[市場動向]

総論〜UI再考の意義 PART 1

2012年4月5日(木)

単なる操作体系にあらず戦略性と妥当性の上に“ビジネスセンス”が凝縮 これまで、多くの企業システムはユーザーの使い勝手や快適さを二の次にしていた。しかし、優れた体験を提供できるか否かはシステムの価値を大きく左右する。これからのIT部門に、「ユーザーエクスペリエンス(UX)」という視点は不可欠になる。力竹 尚子 (編集部)

「必要な情報になかなかたどり着けない」「次に何をすべきかすぐに判断できない」「1つの作業を完了させるために画面をいくつも立ち上げなければならない」…。企業システムはこれまで、数々の使いにくさをユーザーに強いてきた。よくある例として、交通費精算を考えてみよう。ユーザーはまず、机上のパソコンから経費精算システムにログイン。次に、いつどこに行ったかを思い出すためにスケジューラを立ち上げる。さらに、路線検索ソフトを起動し、行き先までの交通費を確認。再び経費精算システムの画面に戻って訪問先や日時、金額を入力する。こうして、3つの画面を行きつ戻りつしながら、ようやく精算業務が完了する─。どうだろう。心当たりのある読者は、決して少なくないはずだ。

「そんなものは慣れの問題。使い続ければ、スムーズに操作できるようになる」と思うだろうか。確かに、これまではそれで通用した。「ECをはじめとする個人向けサービスは、使いにくければすぐに顧客が離れていく。それに対して企業内の業務システムは、ユーザーに強制的に利用させることのできる唯一のIT領域だった」(インフラジスティックス・ジャパンの東賢シニアUXアーキテクト)。しかし、スマートフォンやタブレットといった新たなデバイスの登場により、状況は一変しようとしている。

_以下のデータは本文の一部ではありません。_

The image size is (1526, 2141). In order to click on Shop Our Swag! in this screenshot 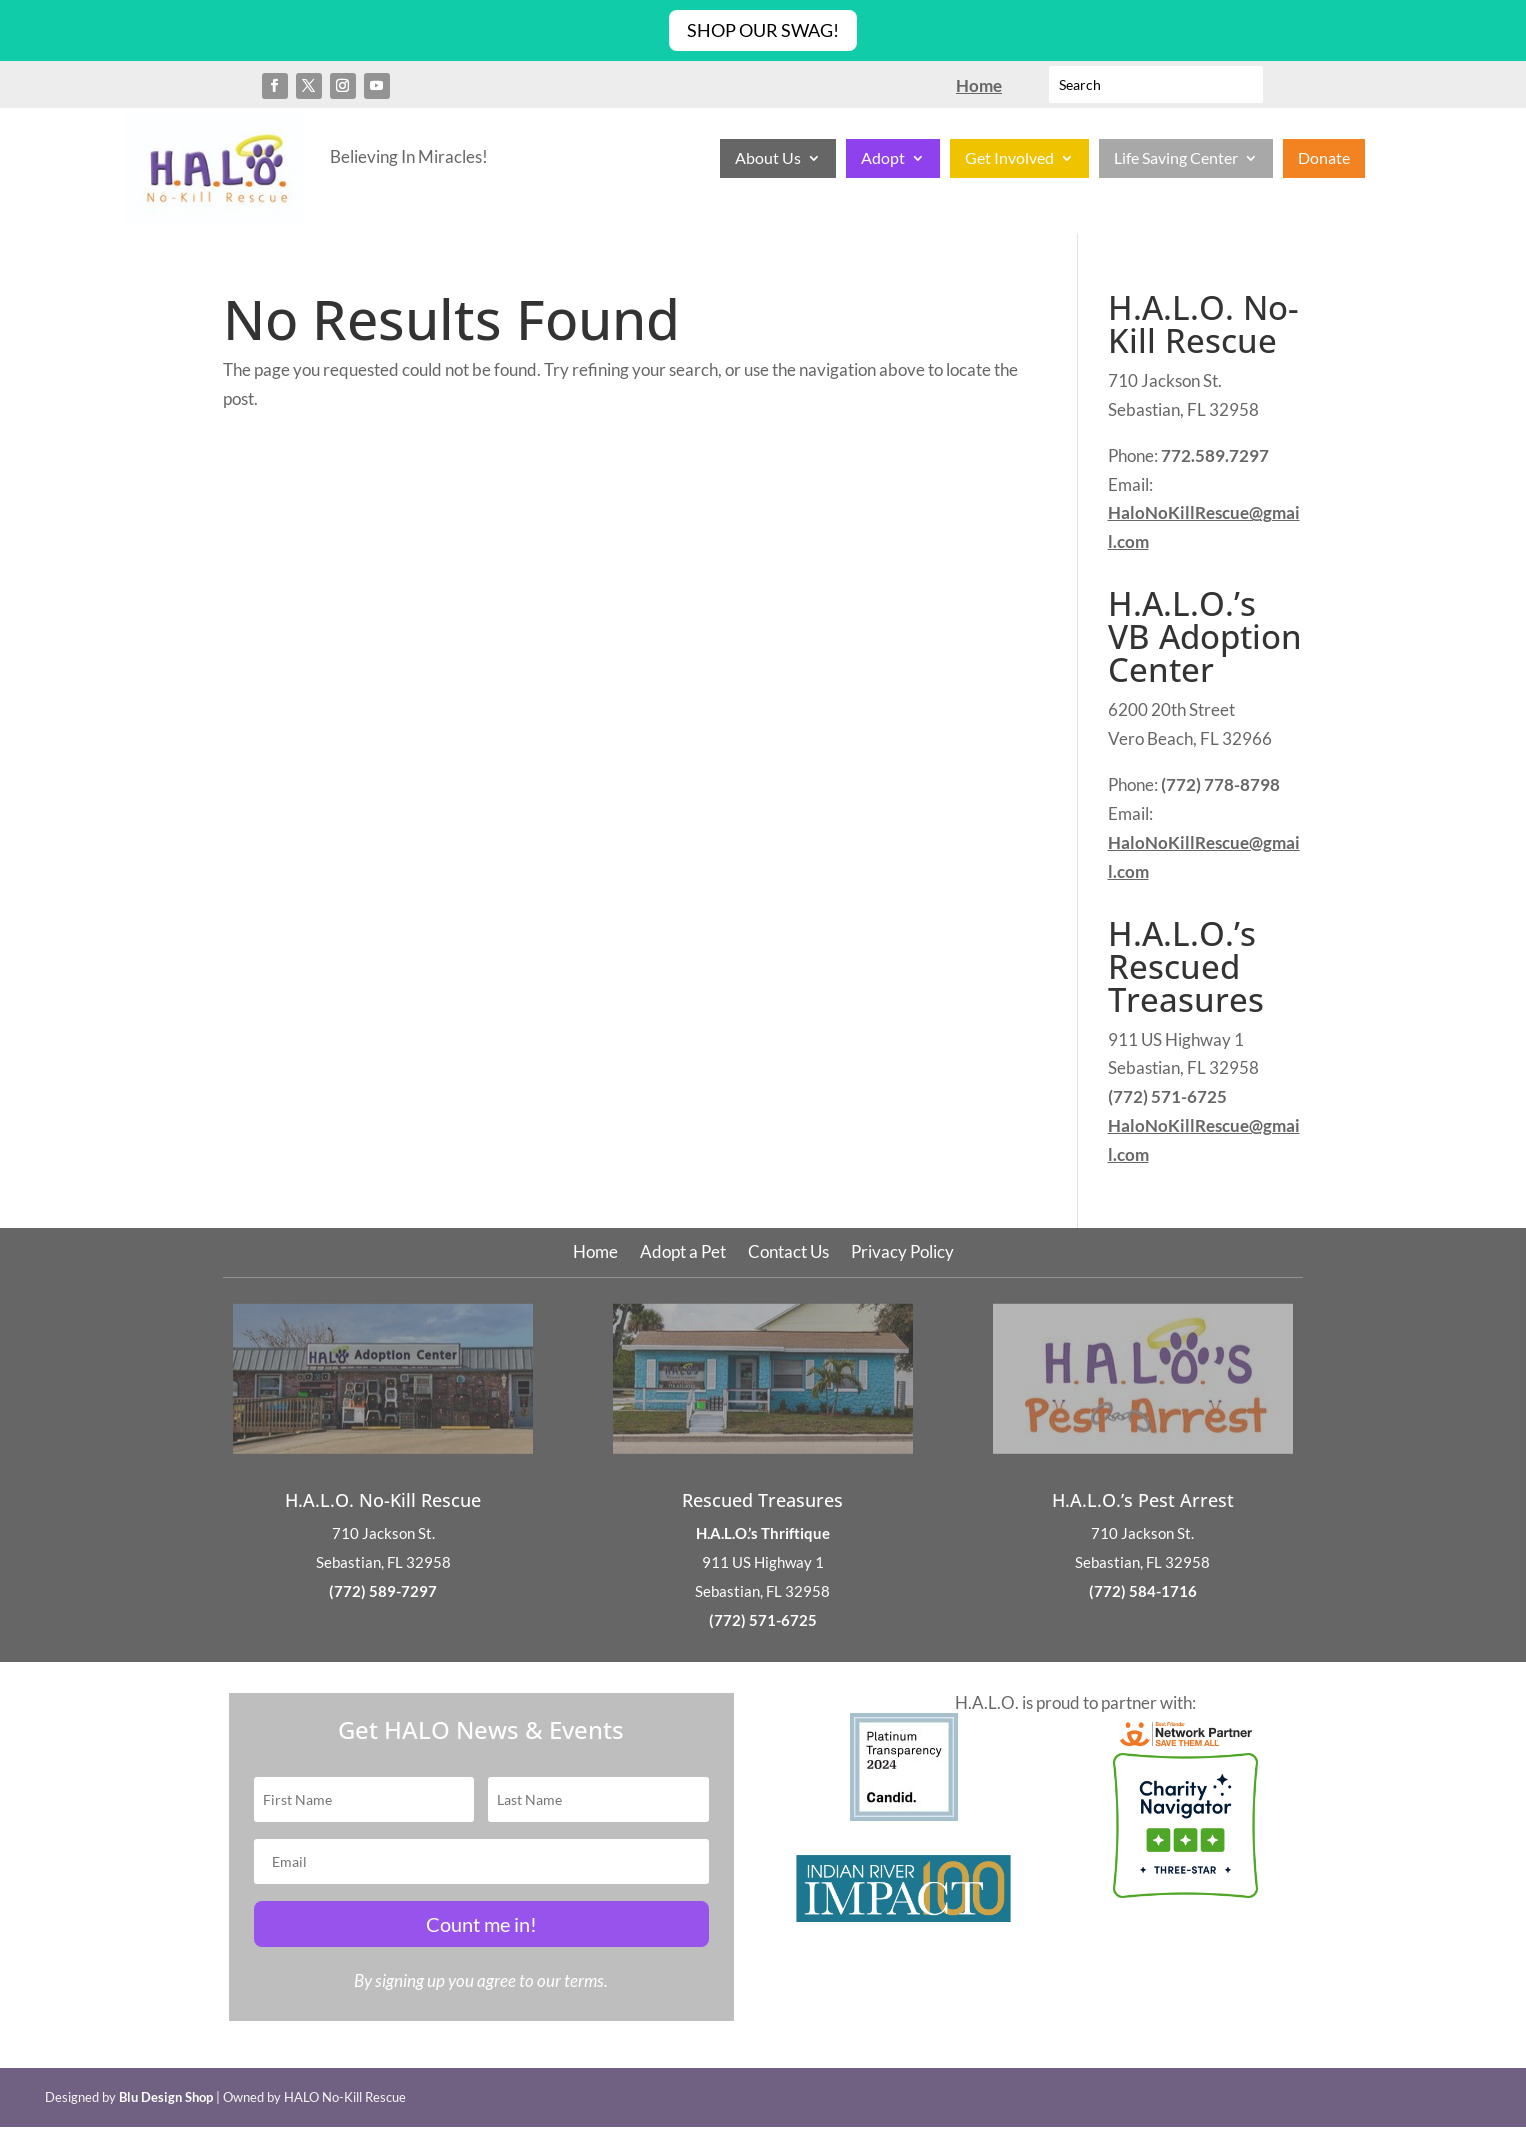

急速に普及が進むスマートデバイスの最大の特徴は、直感的に使えること。iPhoneなどはその典型だが、購入時に分厚いマニュアルは付いてこない。ユーザーは、初めて電源を入れた瞬間から、正しい操作に自然と誘導される。こうした使い勝手に馴染んだユーザーが「なぜ会社のシステムはこんなに操作が面倒なんだ?」という疑問を抱くのは当然の流れだろう。

一方、事業の海外展開においても、システムの使い勝手は大きな意味を持つ。いくら多言語対応しようが、操作に習熟するためのトレーニングに時間がかかるようでは、新規ビジネスの垂直立ち上げは不可能。ユーザーが新システムの操作にまごついているすきに、競合他社に先手を奪われるかもしれない。